Document structure recognition data
____________________

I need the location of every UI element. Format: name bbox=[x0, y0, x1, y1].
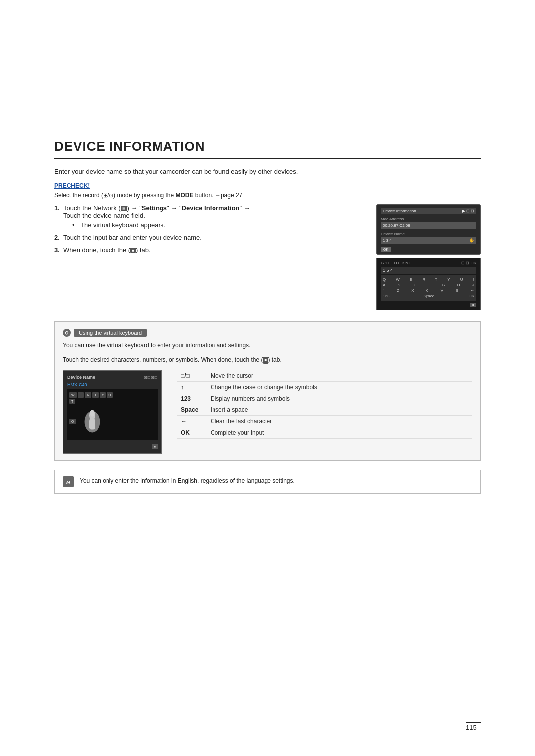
vk-device-value: HMX-C40 bbox=[67, 382, 158, 387]
main-content: 1. Touch the Network (⊞) → "Settings" → … bbox=[54, 204, 481, 310]
vk-topbar: Device Name ⊡⊡⊡⊡ bbox=[67, 375, 158, 380]
vk-key-row-1: W E R T Y U bbox=[69, 392, 156, 398]
screenshot-1: Device Information ▶ ⊞ ⊡ Mac Address 00:… bbox=[376, 204, 481, 255]
section-title: DEVICE INFORMATION bbox=[54, 139, 481, 159]
step-1-content: Touch the Network (⊞) → "Settings" → "De… bbox=[63, 204, 367, 229]
vk-table-row: SpaceInsert a space bbox=[177, 404, 472, 416]
ok-inline-icon: ■ bbox=[263, 357, 268, 364]
step-3-number: 3. bbox=[54, 246, 61, 253]
mac-label: Mac Address bbox=[381, 217, 476, 221]
vk-symbol: Space bbox=[177, 404, 207, 416]
vk-icon: Q bbox=[63, 329, 71, 337]
steps-list: 1. Touch the Network (⊞) → "Settings" → … bbox=[54, 204, 367, 253]
page-number: 115 bbox=[466, 722, 481, 731]
vk-table-row: □/□Move the cursor bbox=[177, 370, 472, 382]
right-screenshots: Device Information ▶ ⊞ ⊡ Mac Address 00:… bbox=[376, 204, 481, 310]
device-name-value: 1 3 4 ✋ bbox=[381, 237, 476, 244]
vk-screen-mock: Device Name ⊡⊡⊡⊡ HMX-C40 W E R T Y U bbox=[63, 370, 162, 454]
vk-key-row-3: O bbox=[69, 419, 76, 424]
vk-desc-2: Touch the desired characters, numbers, o… bbox=[63, 355, 472, 364]
step-3-text: When done, touch the (■) tab. bbox=[63, 246, 151, 253]
screenshot-2: G 1 F ∙ D F B N F ⊡ ⊡ OK 1 5 4 QWERTYUI … bbox=[376, 258, 481, 310]
ok-tab-icon: ■ bbox=[130, 248, 136, 253]
device-name-label: Device Name bbox=[381, 232, 476, 236]
precheck-text: Select the record (⊞/⊙) mode by pressing… bbox=[54, 192, 481, 199]
vk-keyboard-area: W E R T Y U T O bbox=[67, 389, 158, 440]
keyboard-shortcuts-table: □/□Move the cursor↑Change the case or ch… bbox=[177, 370, 472, 439]
vk-table-row: ↑Change the case or change the symbols bbox=[177, 382, 472, 393]
vk-table-row: OKComplete your input bbox=[177, 427, 472, 439]
step-1-number: 1. bbox=[54, 204, 61, 229]
keyboard-row-2: ASDFGHJ bbox=[383, 283, 474, 287]
step-1-bullet-text: The virtual keyboard appears. bbox=[80, 221, 165, 229]
step-2-text: Touch the input bar and enter your devic… bbox=[63, 234, 202, 241]
pencil-icon: M bbox=[65, 478, 72, 485]
vk-symbol: ← bbox=[177, 416, 207, 427]
vk-symbol: □/□ bbox=[177, 370, 207, 382]
keyboard-row-4: 123SpaceOK bbox=[383, 294, 474, 298]
vk-description: Insert a space bbox=[207, 404, 472, 416]
step-1-text: Touch the Network (⊞) → "Settings" → "De… bbox=[63, 204, 250, 219]
vk-description: Display numbers and symbols bbox=[207, 393, 472, 404]
vk-title: Using the virtual keyboard bbox=[74, 329, 147, 337]
intro-text: Enter your device name so that your camc… bbox=[54, 168, 481, 175]
vk-table: □/□Move the cursor↑Change the case or ch… bbox=[177, 370, 472, 439]
note-icon: M bbox=[63, 476, 74, 487]
step-2: 2. Touch the input bar and enter your de… bbox=[54, 234, 367, 241]
svg-text:M: M bbox=[66, 480, 70, 485]
precheck-label: PRECHECK! bbox=[54, 182, 481, 189]
vk-description: Complete your input bbox=[207, 427, 472, 439]
virtual-keyboard-box: Q Using the virtual keyboard You can use… bbox=[54, 321, 481, 461]
vk-screen-container: Device Name ⊡⊡⊡⊡ HMX-C40 W E R T Y U bbox=[63, 370, 167, 454]
vk-desc-1: You can use the virtual keyboard to ente… bbox=[63, 341, 472, 350]
vk-table-row: 123Display numbers and symbols bbox=[177, 393, 472, 404]
vk-symbol: ↑ bbox=[177, 382, 207, 393]
note-box: M You can only enter the information in … bbox=[54, 470, 481, 494]
vk-device-label: Device Name bbox=[67, 375, 95, 380]
step-1-bullet: • The virtual keyboard appears. bbox=[72, 221, 367, 229]
svg-point-3 bbox=[90, 410, 95, 417]
step-2-number: 2. bbox=[54, 234, 61, 241]
step-3: 3. When done, touch the (■) tab. bbox=[54, 246, 367, 253]
step-3-content: When done, touch the (■) tab. bbox=[63, 246, 367, 253]
hand-pointer-icon bbox=[80, 407, 105, 437]
vk-table-row: ←Clear the last character bbox=[177, 416, 472, 427]
vk-symbol: 123 bbox=[177, 393, 207, 404]
mac-value: 00:20:87:C2:08 bbox=[381, 222, 476, 229]
ok-button-screen: OK bbox=[381, 247, 391, 252]
vk-symbol: OK bbox=[177, 427, 207, 439]
note-text: You can only enter the information in En… bbox=[80, 476, 295, 485]
keyboard-input: 1 5 4 bbox=[381, 267, 476, 274]
keyboard-row: QWERTYUI bbox=[383, 277, 474, 282]
left-content: 1. Touch the Network (⊞) → "Settings" → … bbox=[54, 204, 367, 258]
page-number-line bbox=[466, 722, 481, 723]
step-2-content: Touch the input bar and enter your devic… bbox=[63, 234, 367, 241]
screen-1-title: Device Information ▶ ⊞ ⊡ bbox=[381, 208, 476, 214]
network-icon: ⊞ bbox=[121, 206, 127, 211]
vk-description: Move the cursor bbox=[207, 370, 472, 382]
vk-key-row-2: T bbox=[69, 399, 156, 404]
vk-inner: Device Name ⊡⊡⊡⊡ HMX-C40 W E R T Y U bbox=[63, 370, 472, 454]
keyboard-row-3: ↑ZXCVB← bbox=[383, 288, 474, 293]
vk-description: Change the case or change the symbols bbox=[207, 382, 472, 393]
svg-rect-2 bbox=[89, 419, 95, 429]
vk-description: Clear the last character bbox=[207, 416, 472, 427]
step-1: 1. Touch the Network (⊞) → "Settings" → … bbox=[54, 204, 367, 229]
vk-header: Q Using the virtual keyboard bbox=[63, 329, 472, 337]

____________________

WHAT THE TASK ASKS
From the first line to the last, copy the records above exactly and drop any pictures.

OUTPUT
I need the location of every UI element. Format: name bbox=[x0, y0, x1, y1].
vk-device-value: HMX-C40 bbox=[67, 382, 158, 387]
main-content: 1. Touch the Network (⊞) → "Settings" → … bbox=[54, 204, 481, 310]
vk-topbar: Device Name ⊡⊡⊡⊡ bbox=[67, 375, 158, 380]
vk-key-row-1: W E R T Y U bbox=[69, 392, 156, 398]
screenshot-1: Device Information ▶ ⊞ ⊡ Mac Address 00:… bbox=[376, 204, 481, 255]
section-title: DEVICE INFORMATION bbox=[54, 139, 481, 159]
step-1-content: Touch the Network (⊞) → "Settings" → "De… bbox=[63, 204, 367, 229]
vk-table-row: SpaceInsert a space bbox=[177, 404, 472, 416]
ok-inline-icon: ■ bbox=[263, 357, 268, 364]
step-3-number: 3. bbox=[54, 246, 61, 253]
mac-label: Mac Address bbox=[381, 217, 476, 221]
vk-symbol: Space bbox=[177, 404, 207, 416]
vk-icon: Q bbox=[63, 329, 71, 337]
steps-list: 1. Touch the Network (⊞) → "Settings" → … bbox=[54, 204, 367, 253]
page-number: 115 bbox=[466, 722, 481, 731]
vk-table-row: □/□Move the cursor bbox=[177, 370, 472, 382]
right-screenshots: Device Information ▶ ⊞ ⊡ Mac Address 00:… bbox=[376, 204, 481, 310]
device-name-value: 1 3 4 ✋ bbox=[381, 237, 476, 244]
vk-screen-mock: Device Name ⊡⊡⊡⊡ HMX-C40 W E R T Y U bbox=[63, 370, 162, 454]
vk-key-row-3: O bbox=[69, 419, 76, 424]
vk-desc-2: Touch the desired characters, numbers, o… bbox=[63, 355, 472, 364]
step-3-text: When done, touch the (■) tab. bbox=[63, 246, 151, 253]
screenshot-2: G 1 F ∙ D F B N F ⊡ ⊡ OK 1 5 4 QWERTYUI … bbox=[376, 258, 481, 310]
ok-tab-icon: ■ bbox=[130, 248, 136, 253]
device-name-label: Device Name bbox=[381, 232, 476, 236]
precheck-text: Select the record (⊞/⊙) mode by pressing… bbox=[54, 192, 481, 199]
vk-keyboard-area: W E R T Y U T O bbox=[67, 389, 158, 440]
keyboard-shortcuts-table: □/□Move the cursor↑Change the case or ch… bbox=[177, 370, 472, 439]
vk-table-row: ↑Change the case or change the symbols bbox=[177, 382, 472, 393]
vk-table-row: OKComplete your input bbox=[177, 427, 472, 439]
step-1-number: 1. bbox=[54, 204, 61, 229]
keyboard-row-2: ASDFGHJ bbox=[383, 283, 474, 287]
step-1-bullet-text: The virtual keyboard appears. bbox=[80, 221, 165, 229]
step-2-text: Touch the input bar and enter your devic… bbox=[63, 234, 202, 241]
pencil-icon: M bbox=[65, 478, 72, 485]
vk-symbol: ← bbox=[177, 416, 207, 427]
vk-symbol: □/□ bbox=[177, 370, 207, 382]
keyboard-row-4: 123SpaceOK bbox=[383, 294, 474, 298]
vk-description: Insert a space bbox=[207, 404, 472, 416]
step-1-text: Touch the Network (⊞) → "Settings" → "De… bbox=[63, 204, 250, 219]
vk-description: Display numbers and symbols bbox=[207, 393, 472, 404]
vk-title: Using the virtual keyboard bbox=[74, 329, 147, 337]
intro-text: Enter your device name so that your camc… bbox=[54, 168, 481, 175]
vk-table: □/□Move the cursor↑Change the case or ch… bbox=[177, 370, 472, 439]
note-icon: M bbox=[63, 476, 74, 487]
step-2: 2. Touch the input bar and enter your de… bbox=[54, 234, 367, 241]
svg-text:M: M bbox=[66, 480, 70, 485]
precheck-label: PRECHECK! bbox=[54, 182, 481, 189]
vk-description: Complete your input bbox=[207, 427, 472, 439]
virtual-keyboard-box: Q Using the virtual keyboard You can use… bbox=[54, 321, 481, 461]
vk-screen-container: Device Name ⊡⊡⊡⊡ HMX-C40 W E R T Y U bbox=[63, 370, 167, 454]
vk-desc-1: You can use the virtual keyboard to ente… bbox=[63, 341, 472, 350]
vk-table-row: 123Display numbers and symbols bbox=[177, 393, 472, 404]
vk-symbol: ↑ bbox=[177, 382, 207, 393]
note-box: M You can only enter the information in … bbox=[54, 470, 481, 494]
vk-device-label: Device Name bbox=[67, 375, 95, 380]
step-1-bullet: • The virtual keyboard appears. bbox=[72, 221, 367, 229]
svg-point-3 bbox=[90, 410, 95, 417]
step-2-number: 2. bbox=[54, 234, 61, 241]
step-3: 3. When done, touch the (■) tab. bbox=[54, 246, 367, 253]
step-3-content: When done, touch the (■) tab. bbox=[63, 246, 367, 253]
hand-pointer-icon bbox=[80, 407, 105, 437]
vk-table-row: ←Clear the last character bbox=[177, 416, 472, 427]
vk-symbol: 123 bbox=[177, 393, 207, 404]
mac-value: 00:20:87:C2:08 bbox=[381, 222, 476, 229]
ok-button-screen: OK bbox=[381, 247, 391, 252]
vk-symbol: OK bbox=[177, 427, 207, 439]
note-text: You can only enter the information in En… bbox=[80, 476, 295, 485]
keyboard-input: 1 5 4 bbox=[381, 267, 476, 274]
keyboard-row: QWERTYUI bbox=[383, 277, 474, 282]
left-content: 1. Touch the Network (⊞) → "Settings" → … bbox=[54, 204, 367, 258]
page-number-line bbox=[466, 722, 481, 723]
step-2-content: Touch the input bar and enter your devic… bbox=[63, 234, 367, 241]
screen-1-title: Device Information ▶ ⊞ ⊡ bbox=[381, 208, 476, 214]
network-icon: ⊞ bbox=[121, 206, 127, 211]
vk-description: Move the cursor bbox=[207, 370, 472, 382]
vk-key-row-2: T bbox=[69, 399, 156, 404]
vk-inner: Device Name ⊡⊡⊡⊡ HMX-C40 W E R T Y U bbox=[63, 370, 472, 454]
keyboard-row-3: ↑ZXCVB← bbox=[383, 288, 474, 293]
vk-description: Change the case or change the symbols bbox=[207, 382, 472, 393]
svg-rect-2 bbox=[89, 419, 95, 429]
vk-description: Clear the last character bbox=[207, 416, 472, 427]
step-1: 1. Touch the Network (⊞) → "Settings" → … bbox=[54, 204, 367, 229]
vk-header: Q Using the virtual keyboard bbox=[63, 329, 472, 337]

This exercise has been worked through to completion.